_Try it_: Nothing but the images is to be left out of your exact copy of the entries.

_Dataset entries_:
=== Begin Enclosure ===
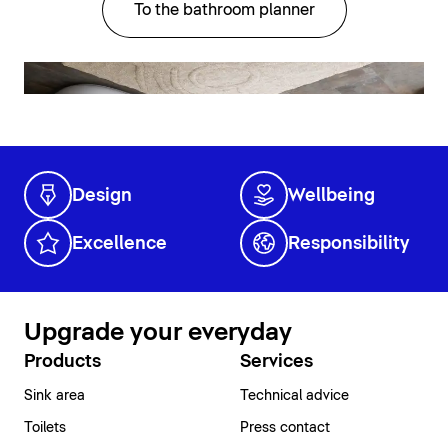
To the bathroom planner
Design
Wellbeing
Excellence
Responsibility
Upgrade your everyday
Products
Services
Sink area
Technical advice
Toilets
Press contact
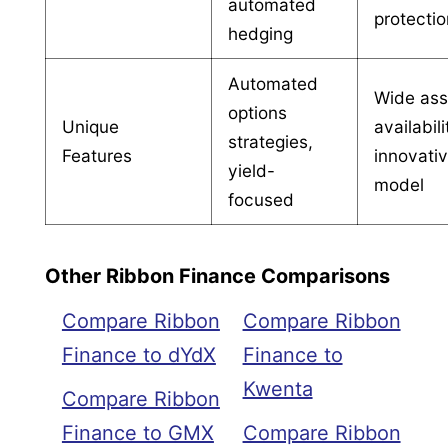
automated
protecti
hedging
Automated
Wide ass
options
Unique
availabili
strategies,
Features
innovati
yield-
model
focused
Other Ribbon Finance Comparisons
Compare Ribbon
Compare Ribbon
Finance to dYdX
Finance to
Kwenta
Compare Ribbon
Finance to GMX
Compare Ribbon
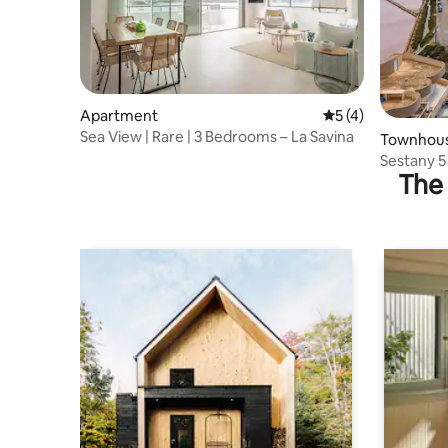
Apartment
5 out of 5 average
5 (4)
Sea View | Rare | 3 Bedrooms – La Savina
Townhou
Sestany 5
The 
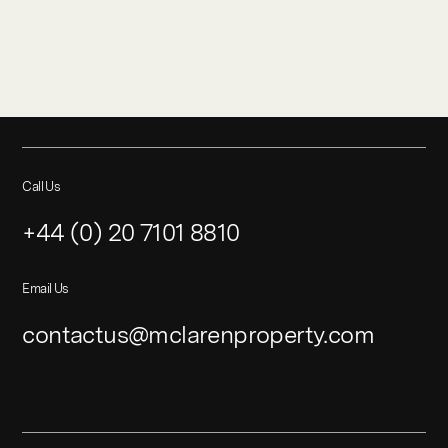
Call Us
+44 (0) 20 7101 8810
Email Us
contactus@mclarenproperty.com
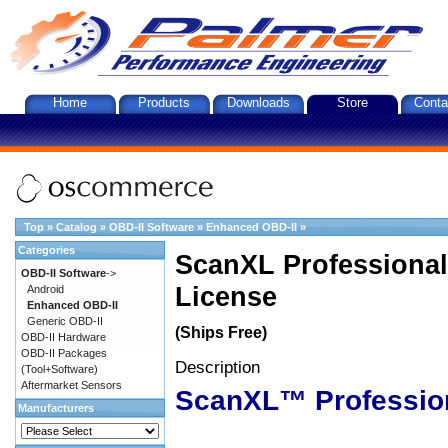
Home
Products
Downloads
Store
Conta
Top
»
Catalog
»
OBD-II Software
»
Enhanced OBD-II
»
Categories
ScanXL Professional
OBD-II Software
->
License
Android
Enhanced OBD-II
Generic OBD-II
(Ships Free)
OBD-II Hardware
OBD-II Packages
Description
(Tool+Software)
Aftermarket Sensors
ScanXL™ Professio
Manufacturers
=== End Enclosure ===
_Answer to the problem_:
To the bathroom planner
Design
Wellbeing
Excellence
Responsibility
Upgrade your everyday
Products
Services
Sink area
Technical advice
Toilets
Press contact
automated
protecti
hedging
Automated
Wide ass
options
Unique
availabili
strategies,
Features
innovati
yield-
model
focused
Other Ribbon Finance Comparisons
Compare Ribbon
Compare Ribbon
Finance to dYdX
Finance to
Kwenta
Compare Ribbon
Finance to GMX
Compare Ribbon
Apartment
5 out of 5 average
5 (4)
Sea View | Rare | 3 Bedrooms – La Savina
Townhou
Sestany 5
The 
Call Us
+44 (0) 20 7101 8810
Email Us
contactus@mclarenproperty.com
Home
Products
Downloads
Store
Conta
Top
»
Catalog
»
OBD-II Software
»
Enhanced OBD-II
»
Categories
ScanXL Professional
OBD-II Software
->
License
Android
Enhanced OBD-II
Generic OBD-II
(Ships Free)
OBD-II Hardware
OBD-II Packages
Description
(Tool+Software)
Aftermarket Sensors
ScanXL™ Professio
Manufacturers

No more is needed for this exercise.